Start of EXTRACTED DATA
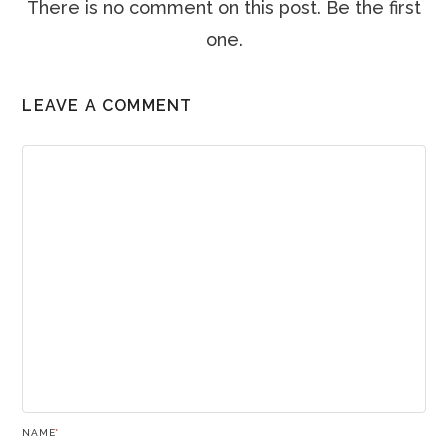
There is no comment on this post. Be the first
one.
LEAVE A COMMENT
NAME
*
End of EXTRACTED DATA
Start of EXTRACTED DATA
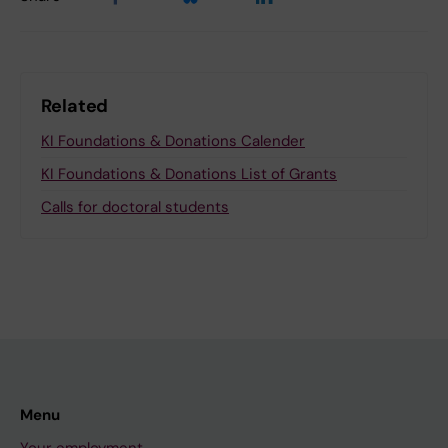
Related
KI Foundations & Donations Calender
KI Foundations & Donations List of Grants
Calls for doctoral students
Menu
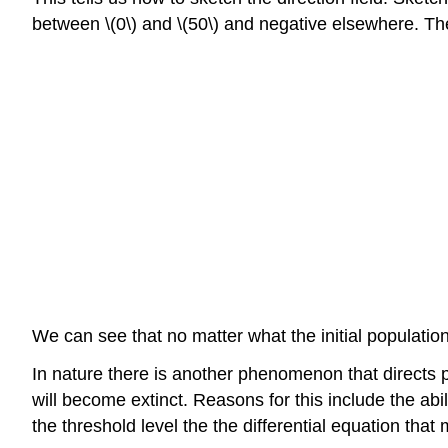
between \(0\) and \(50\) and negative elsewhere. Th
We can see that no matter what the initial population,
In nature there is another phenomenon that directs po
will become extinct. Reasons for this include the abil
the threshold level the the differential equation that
End of EXTRACTED DATA
Start of EXTRACTED DATA
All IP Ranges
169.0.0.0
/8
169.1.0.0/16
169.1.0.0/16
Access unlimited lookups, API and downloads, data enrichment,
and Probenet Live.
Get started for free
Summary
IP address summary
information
End of EXTRACTED DATA
What are the lines above, starting at the one with "In nature there" and ending at the one with "the threshold level"? Give them again exactly, and only them.

In nature there is another phenomenon that directs po
will become extinct. Reasons for this include the abil
the threshold level the the differential equation that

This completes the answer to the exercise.